# VKA - Viking Mines



## Joe Blow (26 May 2010)

Viking Ashanti Ltd (VKA) is an explorer and developer of gold mine deposits in West Africa, specifically Ghana. Projects were acquired through agreements with subsidiaries of Resolute Mining Limited to acquire Associated Gold Fields Pty Ltd, which had projects in Ghana, and various Australian and Ghanaian subsidiaries holding respective exploration licenses. Resolute Group retains about a third of VKA's equity. These properties are located in the Ashanti Gold Belt of Ghana and includes the Akoase East gold project with an inferred 500,000 oz gold resource. By acquiring AGF, Viking Ashanti will control all of Resolute’s Ghanaian gold projects by holding a 90% interest in 3 Ghanaian subsidiaries. The remaining 10% is held by the Government of Ghana, which under the Minerals and Mining Act is entitled to a 10% interest (free carried) in any mining operation.


----------



## springhill (13 July 2012)

*Re: VKA - Viking Ashanti*

MC - $6.3m
Current SP - 9c
FPO shares - 69m
Options - 6m (34.5c @ 31/12/12)Cash - $950k

*Major shareholders as at 31 March 2012*
Resolute Mining Ltd 33.25%
Mr J & Mrs J Gardner 6.63%
Mr Trygve Kroepelien 5.00%
HSBC 4.59%
Manson Group Pty Ltd 4.14%


*Directors*
Jack Gardner Non-Executive Chairman
Peter McMickan Managing Director
Trygve Kroepelien Non-Executive Director
Mark Newlands Non-Executive Director

*Akoase East*
Inferred resource: 18.0 Mt @ 1.2 g/t Au for 704,000 oz Au
Open at depth and to northeast
Three new prospects identified
Soil geochemistry to define new targets at Akoase SE
6 strike km of 11 strike km structural corridor tested by drilling to date

*West Star and Blue River projects*
Only 4 strike km of Salman shear zone drill tested so far
Numerous intersections in RC drilling on broad spaced lines
1,500m infill and extension drilling at two Blue River prospects

Latest Blue River drill results
Significant gold intersections have been reported in nearly half of 28 holes drilled by Viking Ashanti Limited
A total of 28 holes were completed for 1,762 metres of RC drilling. One batch of assay samples, relating to holes BRC 98, 100 and 101, has not met Viking Ashanti’s QA/QC protocols, and is being re-assayed at the SGS laboratory in Tarkwa.
 Results from these holes will be reported at a later date.
Significant intersections were recorded in 11 of the 25 holes reported today.
Better intersections include 
6m @ 1.55 g/t Au (BRC 97) 
5m @ 1.47 g/t Au (BRC 91), 
6m @ 1.37 g/t Au (BRC 102), 
2m @ 4.32 g/t Au (BRC 108), 
5m @ 1.22 g/t Au (BRC 109) and 
1m @ 7.34 g/t Au (BRC 93).




Since March there have been 16 Change of Directors Interest announcements made.


----------



## springhill (26 July 2012)

*Re: VKA - Viking Ashanti*

*Multiple soil anomalies defined at Akoase (Ghana) gold project*


Multiple, significant new gold anomalies have been reported from soil sampling by Viking Ashanti Limited on its 100% owned Akoase gold project in southern Ghana, West Africa.

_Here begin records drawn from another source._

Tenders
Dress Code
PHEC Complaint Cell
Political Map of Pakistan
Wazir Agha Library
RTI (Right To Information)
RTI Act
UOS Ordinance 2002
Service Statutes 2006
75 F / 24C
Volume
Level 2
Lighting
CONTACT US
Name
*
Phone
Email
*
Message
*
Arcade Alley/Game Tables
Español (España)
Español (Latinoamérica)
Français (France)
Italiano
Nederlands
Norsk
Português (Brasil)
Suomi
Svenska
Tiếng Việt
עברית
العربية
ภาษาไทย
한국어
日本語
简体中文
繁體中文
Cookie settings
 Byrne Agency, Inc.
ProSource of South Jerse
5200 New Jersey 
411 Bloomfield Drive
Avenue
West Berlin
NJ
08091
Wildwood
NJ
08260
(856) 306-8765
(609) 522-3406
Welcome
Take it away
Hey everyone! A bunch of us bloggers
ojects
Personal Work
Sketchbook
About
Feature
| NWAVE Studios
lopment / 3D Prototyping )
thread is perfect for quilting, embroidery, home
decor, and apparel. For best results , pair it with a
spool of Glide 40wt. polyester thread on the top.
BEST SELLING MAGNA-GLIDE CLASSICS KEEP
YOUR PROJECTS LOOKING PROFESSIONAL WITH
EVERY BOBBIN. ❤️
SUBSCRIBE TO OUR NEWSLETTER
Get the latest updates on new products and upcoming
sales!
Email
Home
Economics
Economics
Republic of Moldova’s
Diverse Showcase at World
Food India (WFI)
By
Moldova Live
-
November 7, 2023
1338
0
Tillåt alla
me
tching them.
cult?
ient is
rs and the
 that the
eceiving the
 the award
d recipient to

Perth-based Viking Ashanti announced the assay results today, from its latest program of soil sampling in the western and southeastern areas of the Akoase project. These areas were targeted for soil sampling based on interpretation of regional geological, structural and geophysical data sets.

A total of 2,044 samples were collected on a 400m x 50m pattern. Three prominent northeast trending >50ppb Au anomalous zones have been identified in the western area of the project, while a further six northeast trending anomalous zones have been identified in the southeastern area. Individual anomalies vary from 800 metres to 2.4 km in strike length, and are up to 100m wide.

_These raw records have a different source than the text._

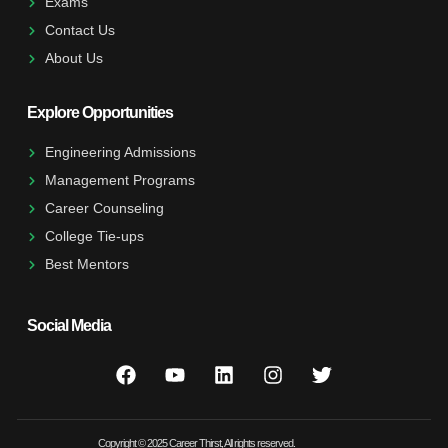
Exams
Contact Us
About Us
Explore Opportunities
Engineering Admissions
Management Programs
Career Counseling
College Tie-ups
Best Mentors
Social Media
Copyright © 2025 Career Thirst, All rights reserved.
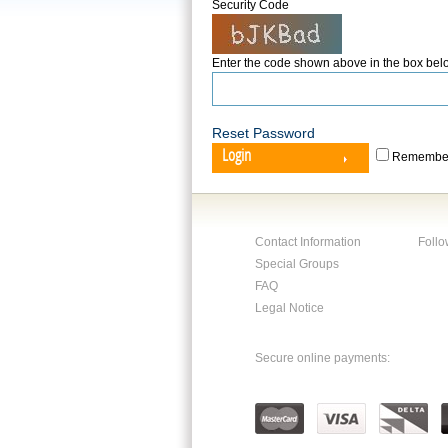
Security Code
Enter the code shown above in the box bel
Reset Password
Login
Remember
Contact Information
Follo
Special Groups
FAQ
Legal Notice
Secure online payments:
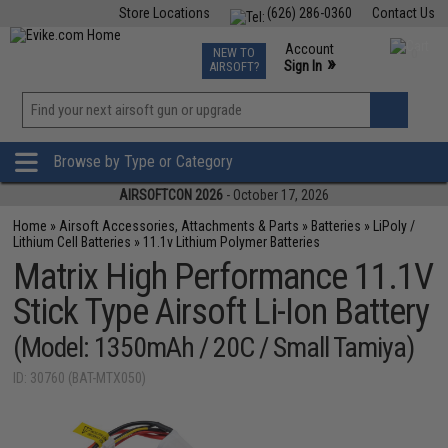
Store Locations
(626) 286-0360
Contact Us
Airsoft
Fishing
Air Gun
TCG
Events
Account
NEW TO
0
»
Sign In
AIRSOFT?
Phone Support M-F 7am-5pm PST
View
»
Wishlist
Browse by Type or Category
AIRSOFTCON 2026
- October 17, 2026
Home
»
Airsoft Accessories, Attachments & Parts
»
Batteries
»
LiPoly /
Lithium Cell Batteries
»
11.1v Lithium Polymer Batteries
Matrix High Performance 11.1V
Stick Type Airsoft Li-Ion Battery
(Model: 1350mAh / 20C / Small Tamiya)
ID: 30760 (BAT-MTX050)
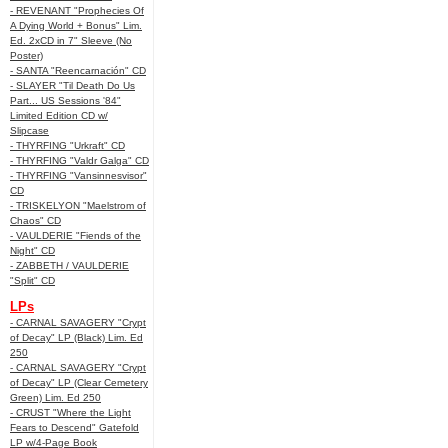
- REVENANT "Prophecies Of
A Dying World + Bonus" Lim.
Ed. 2xCD in 7" Sleeve (No
Poster)
- SANTA "Reencarnación" CD
- SLAYER "Til Death Do Us
Part... US Sessions '84"
Limited Edition CD w/
Slipcase
- THYRFING "Urkraft" CD
- THYRFING "Valdr Galga" CD
- THYRFING "Vansinnesvisor"
CD
- TRISKELYON "Maelstrom of
Chaos" CD
- VAULDERIE "Fiends of the
Night" CD
- ZABBETH / VAULDERIE
"Split" CD
LPs
- CARNAL SAVAGERY "Crypt
of Decay" LP (Black) Lim. Ed
250
- CARNAL SAVAGERY "Crypt
of Decay" LP (Clear Cemetery
Green) Lim. Ed 250
- CRUST "Where the Light
Fears to Descend" Gatefold
LP w/4-Page Book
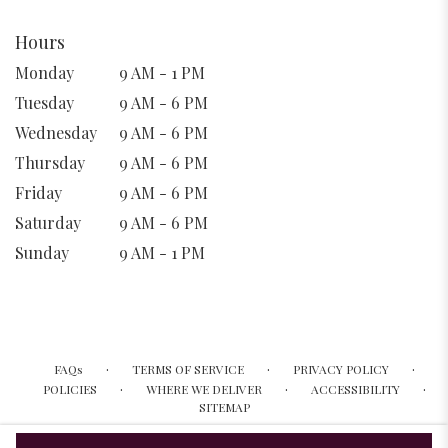
Hours
Monday
9 AM - 1 PM
Tuesday
9 AM - 6 PM
Wednesday
9 AM - 6 PM
Thursday
9 AM - 6 PM
Friday
9 AM - 6 PM
Saturday
9 AM - 6 PM
Sunday
9 AM - 1 PM
·
·
·
FAQs
TERMS OF SERVICE
PRIVACY POLICY
·
·
·
POLICIES
WHERE WE DELIVER
ACCESSIBILITY
SITEMAP
ALL RIGHTS RESERVED ©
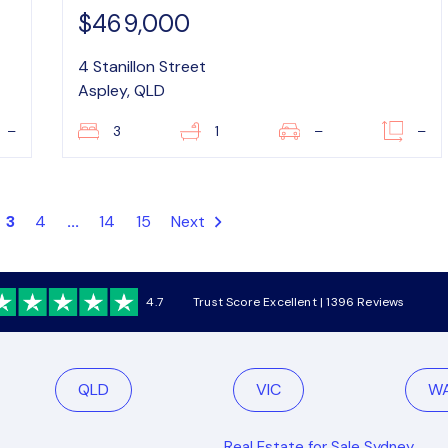
$469,000
4 Stanillon Street
Aspley, QLD
–
3
1
–
–
3
4
...
14
15
Next
4.7
Trust Score Excellent | 1396 Reviews
QLD
VIC
W
Real Estate for Sale Sydney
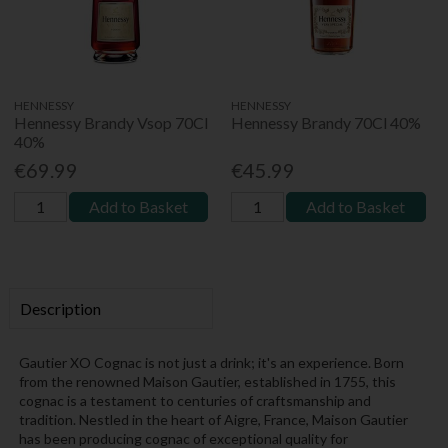
HENNESSY
HENNESSY
Hennessy Brandy Vsop 70Cl
Hennessy Brandy 70Cl 40%
40%
€69.99
€45.99
Add to Basket
Add to Basket
Description
Gautier XO Cognac is not just a drink; it's an experience. Born
from the renowned Maison Gautier, established in 1755, this
cognac is a testament to centuries of craftsmanship and
tradition. Nestled in the heart of Aigre, France, Maison Gautier
has been producing cognac of exceptional quality for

The anomalies are interpreted to be related to a series of sub-parallel northeast trending fault structures developed on the margins of the Ashanti Gold Belt.

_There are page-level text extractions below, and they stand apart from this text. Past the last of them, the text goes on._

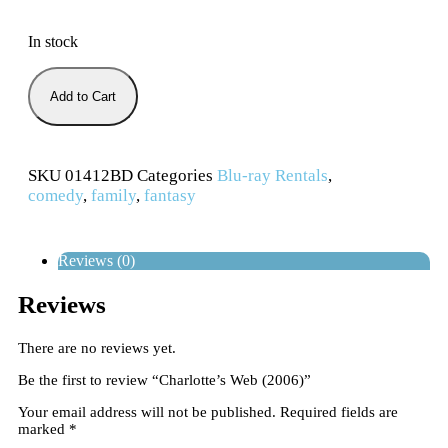
In stock
Add to Cart
SKU
01412BD
Categories
Blu-ray Rentals
,
comedy
,
family
,
fantasy
Reviews (0)
Reviews
There are no reviews yet.
Be the first to review “Charlotte’s Web (2006)”
Your email address will not be published.
Required fields are
marked
*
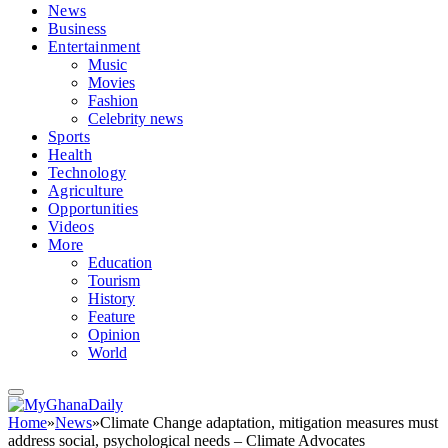
News
Business
Entertainment
Music
Movies
Fashion
Celebrity news
Sports
Health
Technology
Agriculture
Opportunities
Videos
More
Education
Tourism
History
Feature
Opinion
World
Home
»
News
»
Climate Change adaptation, mitigation measures must
address social, psychological needs – Climate Advocates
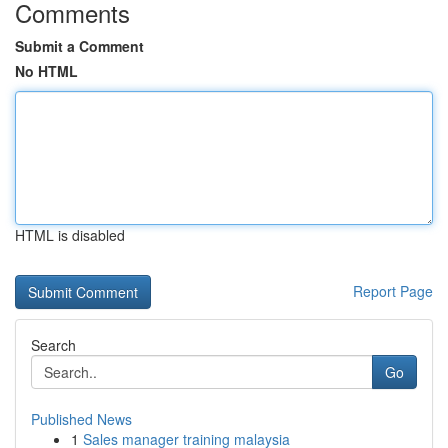
Comments
Submit a Comment
No HTML
HTML is disabled
Report Page
Search
Go
Published News
1
Sales manager training malaysia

An infill soil sampling program to 200m x 50m is planned, to better define the anomalies and provide targets for first pass drill evaluation.


----------



## System (27 May 2014)

On May 26th, 2014, Viking Ashanti Limited changed its name to Viking Mines Limited.


----------



## greggles (29 June 2021)

Has Viking Mines found bottom, for now at least? This announcement came through last Thursday.






A little difficult to make head nor tail of this long section. They've had some decent hits there but nothing beyond 5m in width. Some of the grades are good but some are average at best.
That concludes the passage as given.